(Beginning of Extracted records)
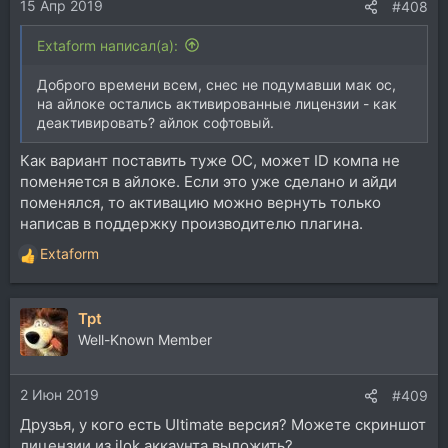
15 Апр 2019
#408
Extaform написал(а):
Доброго времени всем, снес не подумавши мак ос,
на айлоке остались активированные лицензии - как
деактивировать? айлок софтовый.
Как вариант поставить туже ОС, может ID компа не
поменяется в айлоке. Если это уже сделано и айди
поменялся, то активацию можно вернуть только
написав в поддержку производителю плагина.
Extaform
Р
е
а
Tpt
к
ц
Well-Known Member
и
и
2 Июн 2019
:
#409
Друзья, у кого есть Ultimate версия? Можете скриншот
лицензии из ilok аккаунта выложить?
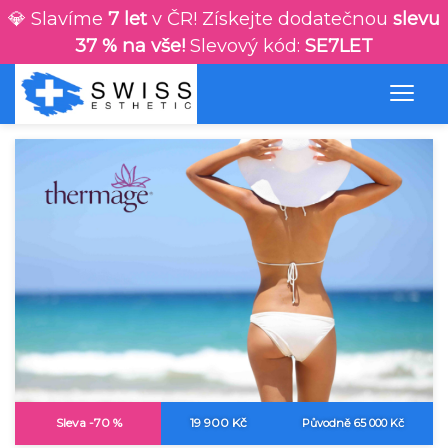
💎 Slavíme
7 let
v ČR! Získejte dodatečnou
slevu
37 % na vše!
Slevový kód:
SE7LET
Sleva -70 %
19 900 Kč
Původně 65 000 Kč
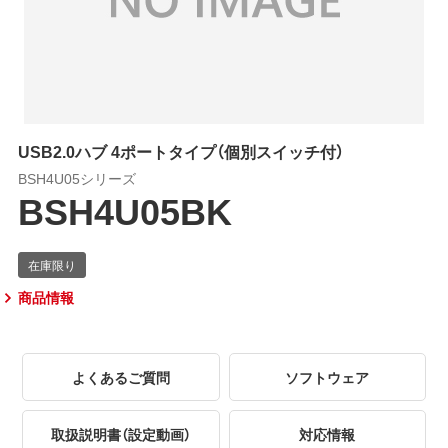
USB2.0ハブ 4ポートタイプ（個別スイッチ付）
BSH4U05シリーズ
BSH4U05BK
商品情報
よくあるご質問
ソフトウェア
取扱説明書（設定動画）
対応情報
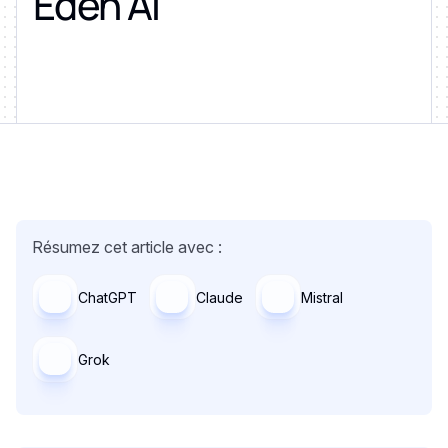
Eden AI
Résumez cet article avec :
ChatGPT
Claude
Mistral
Grok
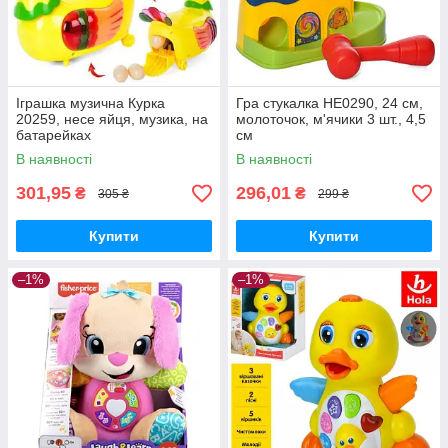
Іграшка музична Курка
Гра стукалка HE0290, 24 см,
20259, несе яйця, музика, на
молоточок, м'ячики 3 шт., 4,5
батарейках
см
В наявності
В наявності
301,95
296,01
₴
₴
305 ₴
299 ₴
Купити
Купити
–1%
–1%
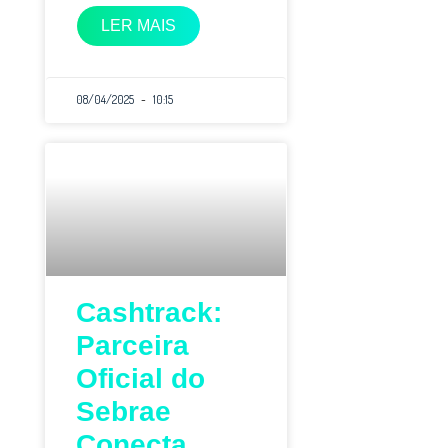
LER MAIS
08/04/2025
10:15
Cashtrack:
Parceira
Oficial do
Sebrae
Conecta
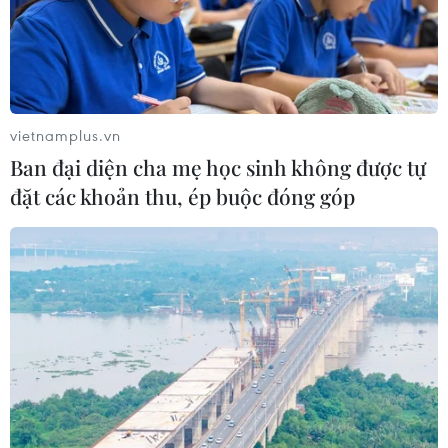
vietnamplus.vn
Ban đại diện cha mẹ học sinh không được tự
đặt các khoản thu, ép buộc đóng góp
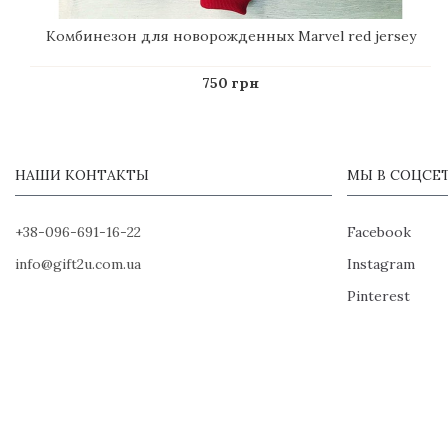
Комбинезон для новорожденных Marvel red jersey
750 грн
НАШИ КОНТАКТЫ
МЫ В СОЦСЕ
+38-096-691-16-22
Facebook
info@gift2u.com.ua
Instagram
Pinterest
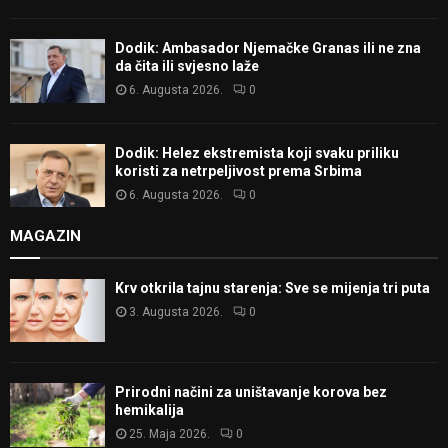
Dodik: Ambasador Njemačke Granas ili ne zna
da čita ili svjesno laže
6. Augusta 2026.
0
Dodik: Helez ekstremista koji svaku priliku
koristi za netrpeljivost prema Srbima
6. Augusta 2026.
0
MAGAZIN
Krv otkrila tajnu starenja: Sve se mijenja tri puta
3. Augusta 2026.
0
Prirodni načini za uništavanje korova bez
hemikalija
25. Maja 2026.
0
(End of Extracted records)
[Exercise objective]:
Set down every line of the entries above again, exactly as written, but not the pictures.

[Written response]:
15 Апр 2019
#408
Extaform написал(а):
Доброго времени всем, снес не подумавши мак ос,
на айлоке остались активированные лицензии - как
деактивировать? айлок софтовый.
Как вариант поставить туже ОС, может ID компа не
поменяется в айлоке. Если это уже сделано и айди
поменялся, то активацию можно вернуть только
написав в поддержку производителю плагина.
Extaform
Р
е
а
Tpt
к
ц
Well-Known Member
и
и
2 Июн 2019
:
#409
Друзья, у кого есть Ultimate версия? Можете скриншот
лицензии из ilok аккаунта выложить?
💎 Slavíme
7 let
v ČR! Získejte dodatečnou
slevu
37 % na vše!
Slevový kód:
SE7LET
Sleva -70 %
19 900 Kč
Původně 65 000 Kč
USB2.0ハブ 4ポートタイプ（個別スイッチ付）
BSH4U05シリーズ
BSH4U05BK
商品情報
よくあるご質問
ソフトウェア
取扱説明書（設定動画）
対応情報
Eden AI
Résumez cet article avec :
ChatGPT
Claude
Mistral
Grok
Іграшка музична Курка
Гра стукалка HE0290, 24 см,
20259, несе яйця, музика, на
молоточок, м'ячики 3 шт., 4,5
батарейках
см
В наявності
В наявності
301,95
296,01
₴
₴
305 ₴
299 ₴
Купити
Купити
–1%
–1%
LER MAIS
08/04/2025
10:15
Cashtrack:
Parceira
Oficial do
Sebrae
Conecta
vietnamplus.vn
Ban đại diện cha mẹ học sinh không được tự
đặt các khoản thu, ép buộc đóng góp
Комбинезон для новорожденных Marvel red jersey
750 грн
НАШИ КОНТАКТЫ
МЫ В СОЦСЕ
+38-096-691-16-22
Facebook
info@gift2u.com.ua
Instagram
Pinterest
Dodik: Ambasador Njemačke Granas ili ne zna
da čita ili svjesno laže
6. Augusta 2026.
0
Dodik: Helez ekstremista koji svaku priliku
koristi za netrpeljivost prema Srbima
6. Augusta 2026.
0
MAGAZIN
Krv otkrila tajnu starenja: Sve se mijenja tri puta
3. Augusta 2026.
0
Prirodni načini za uništavanje korova bez
hemikalija
25. Maja 2026.
0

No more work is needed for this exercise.